Plywood is often used for leveling the floor, which is why it becomes the basis for laying tiles.

This option has the following advantages:

  1. The load is reduced and the need for a cement layer disappears.
  2. The operating time is reduced.
  3. The adhesive is an additional layer of waterproofing.

When using wood-based panels, you cannot arrange a warm floor.

Laying on GVL boards

Gypsum sheets allow you to create a reliable base that will not deteriorate over time. This cannot be said for drywall, which requires additional processing.

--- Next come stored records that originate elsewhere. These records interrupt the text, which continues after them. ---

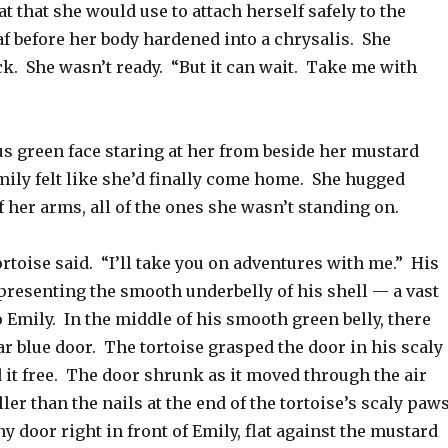
at that she would use to attach herself safely to the
af before her body hardened into a chrysalis. She
k. She wasn’t ready. “But it can wait. Take me with
 green face staring at her from beside her mustard
mily felt like she’d finally come home. She hugged
f her arms, all of the ones she wasn’t standing on.
tortoise said. “I’ll take you on adventures with me.” His
presenting the smooth underbelly of his shell — a vast
o Emily. In the middle of his smooth green belly, there
r blue door. The tortoise grasped the door in his scaly
 it free. The door shrunk as it moved through the air
ller than the nails at the end of the tortoise’s scaly paw
ny door right in front of Emily, flat against the mustard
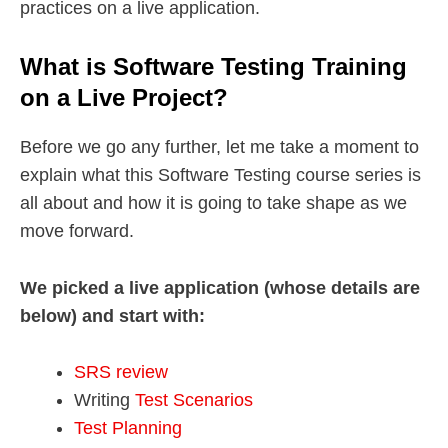
practices on a live application.
What is Software Testing Training
on a Live Project?
Before we go any further, let me take a moment to
explain what this Software Testing course series is
all about and how it is going to take shape as we
move forward.
We picked a live application (whose details are
below) and start with:
SRS review
Writing
Test Scenarios
Test Planning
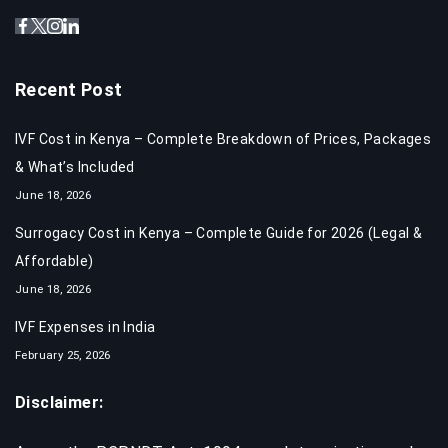
Recent Post
IVF Cost in Kenya – Complete Breakdown of Prices, Packages
& What’s Included
June 18, 2026
Surrogacy Cost in Kenya – Complete Guide for 2026 (Legal &
Affordable)
June 18, 2026
IVF Expenses in India​
February 25, 2026
Disclaimer:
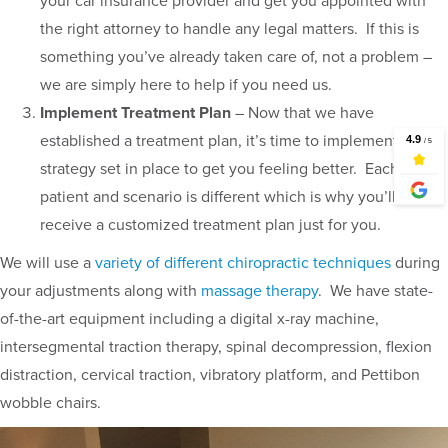
your car insurance provider and get you appointed with
the right attorney to handle any legal matters. If this is
something you’ve already taken care of, not a problem –
we are simply here to help if you need us.
Implement Treatment Plan
– Now that we have
established a treatment plan, it’s time to implement the
strategy set in place to get you feeling better. Each
patient and scenario is different which is why you’ll
receive a customized treatment plan just for you.
We will use a
variety of different chiropractic techniques
during
your adjustments along with
massage therapy
. We have state-
of-the-art equipment including a digital x-ray machine,
intersegmental traction therapy, spinal decompression, flexion
distraction, cervical traction, vibratory platform, and Pettibon
wobble chairs.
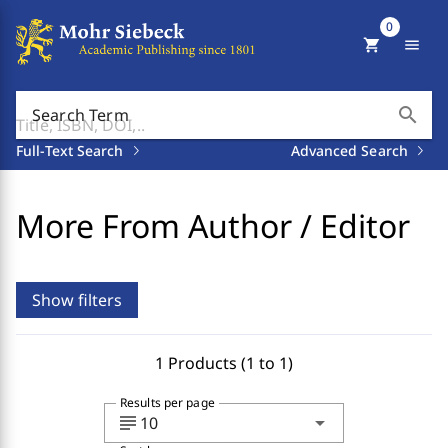
0
shopping_cart
menu
search
Search Term
Full-Text Search
Advanced Search
More From Author / Editor
Show filters
1 Products (1 to 1)
Results per page
subject
arrow_drop_down
10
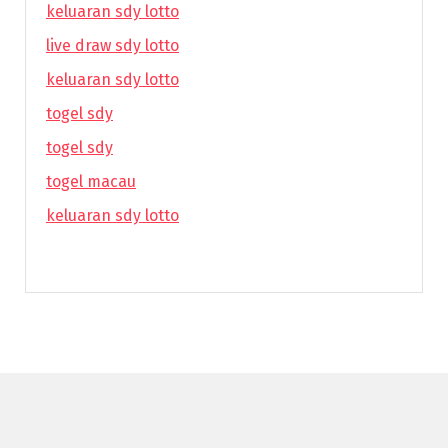
keluaran sdy lotto
live draw sdy lotto
keluaran sdy lotto
togel sdy
togel sdy
togel macau
keluaran sdy lotto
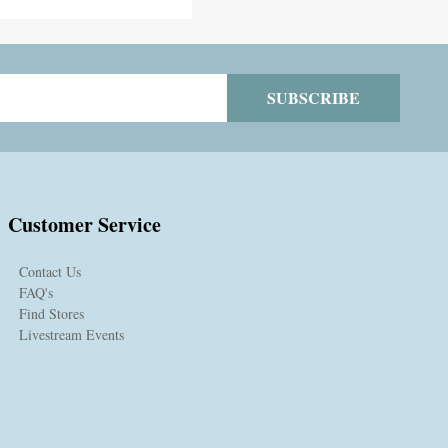
SUBSCRIBE
Customer Service
Contact Us
FAQ's
Find Stores
Livestream Events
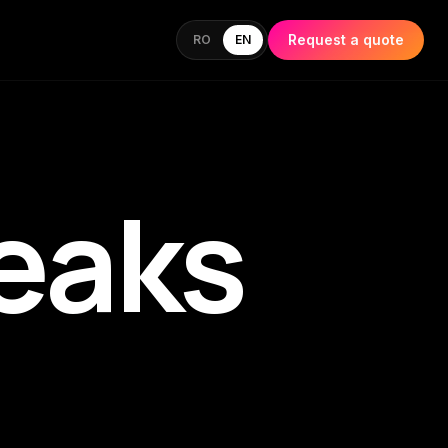
Request a quote
RO
EN
eaks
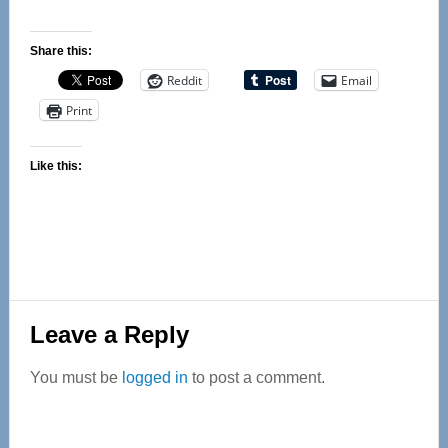
Share this:
Reddit
Email
Print
Like this:
Reader
Leave a Reply
Interactions
You must be
logged in
to post a comment.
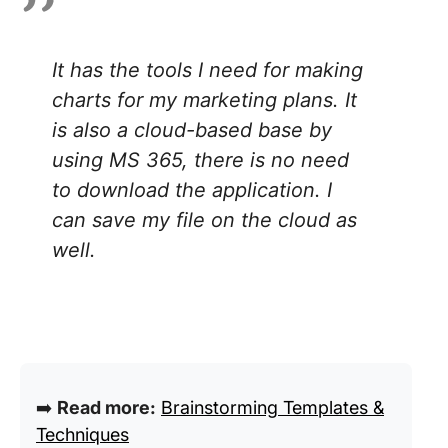
It has the tools I need for making
charts for my marketing plans. It
is also a cloud-based base by
using MS 365, there is no need
to download the application. I
can save my file on the cloud as
well.
➡️
Read more:
Brainstorming Templates &
Techniques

Gypsum sheets serve as a reliable base for laying tiles

Laying tiles with your own hands on GVL plates is as follows:

  • A reliable metal frame is created on which sheets of material are laid.
  • It is possible to lay the tiles only with the help of a special composition, which was created precisely for such works.
  • Further activities look the same as in the previous cases.

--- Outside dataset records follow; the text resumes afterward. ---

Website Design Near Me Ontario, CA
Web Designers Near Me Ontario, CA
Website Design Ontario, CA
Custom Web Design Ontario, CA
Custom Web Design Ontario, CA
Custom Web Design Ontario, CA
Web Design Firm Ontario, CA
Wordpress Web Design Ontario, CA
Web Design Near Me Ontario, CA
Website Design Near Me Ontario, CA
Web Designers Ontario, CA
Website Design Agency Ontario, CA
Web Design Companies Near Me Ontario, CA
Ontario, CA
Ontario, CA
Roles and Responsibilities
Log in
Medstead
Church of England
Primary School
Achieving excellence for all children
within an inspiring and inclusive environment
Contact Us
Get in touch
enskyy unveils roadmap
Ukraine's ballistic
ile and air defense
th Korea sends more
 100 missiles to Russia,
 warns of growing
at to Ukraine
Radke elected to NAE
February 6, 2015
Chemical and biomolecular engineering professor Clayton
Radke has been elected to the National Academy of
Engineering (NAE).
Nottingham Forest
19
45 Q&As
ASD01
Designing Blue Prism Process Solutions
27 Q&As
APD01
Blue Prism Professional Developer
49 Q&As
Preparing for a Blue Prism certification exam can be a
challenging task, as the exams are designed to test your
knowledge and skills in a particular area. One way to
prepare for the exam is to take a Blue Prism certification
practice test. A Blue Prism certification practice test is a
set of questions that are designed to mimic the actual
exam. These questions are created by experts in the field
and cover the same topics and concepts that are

Next, wait for the surface to dry and grout.

Grouting after tiling

Laying tiles on the floor with your own hands

The floor, before laying ceramic tiles on it, will also need to be leveled. Almost by analogy with the walls, but only by the screed method.

With minor irregularities of the floor surface, only self-leveling is needed - a ready-made dry mortar. It will need to be sealed with water and laid out on the floor. And this screed itself will level the surface.

If the irregularities on the floor are serious, there are tangible differences in level, it will be necessary to level the surface with a screed along the beacons. A solution of a cement-sand mixture.

With a concrete floor, everything is simple and clear, but with a wooden floor, it is more complicated.The fact is that laying tiles on old boards is by no means recommended. It is necessary to lay new ones with a thickness of at least 2.5 cm. In this case, the wooden surface must be cleaned and treated with special impregnations against fungus, water and rot. A waterproofing layer must be laid on top of the tree. You can take roll material, or you can use compounds for spreading on the surface. Next, a reinforcing mesh is placed, and after it concrete is poured. And you will have to wait until the screed hardens.

In general, concrete takes at least 4 weeks to harden (and not dry out). Only special plasticizing additives for solutions can speed up the process.

Once the preparatory steps are completed, you can start laying the tiles. How to install tiles on the floor? Step by step, of course:

  1. Prepare tile adhesive by kneading the selected dry mixture as written on its packaging. And you need to do exactly as much as you plan to spend, which is called "at a time."
  2. Apply the correct amount of adhesive to the back of the tile and spread over the entire surface with a special notched trowel.
  3. Glue the tiles to the floor, starting from the far corner of the room and moving towards the exit.
    The evenness of the installation is checked in each row. The width of the seams is also controlled.

Regardless of where you had to lay the tiles yourself - on the floor or on the walls, as soon as the process is completed, you need to perform another mandatory finishing operation - jointing. That is, fill the resulting seams with a special composition of a certain shade.

This is done for both practical and decorative purposes. And experts do not recommend saving on a fugue, otherwise the seams will crack.

Seams are joined using a special spatula or a special sponge. The mixture is prepared according to the recipe printed on each package. And after the composition dries, its excess is gently washed off the tile with plain water.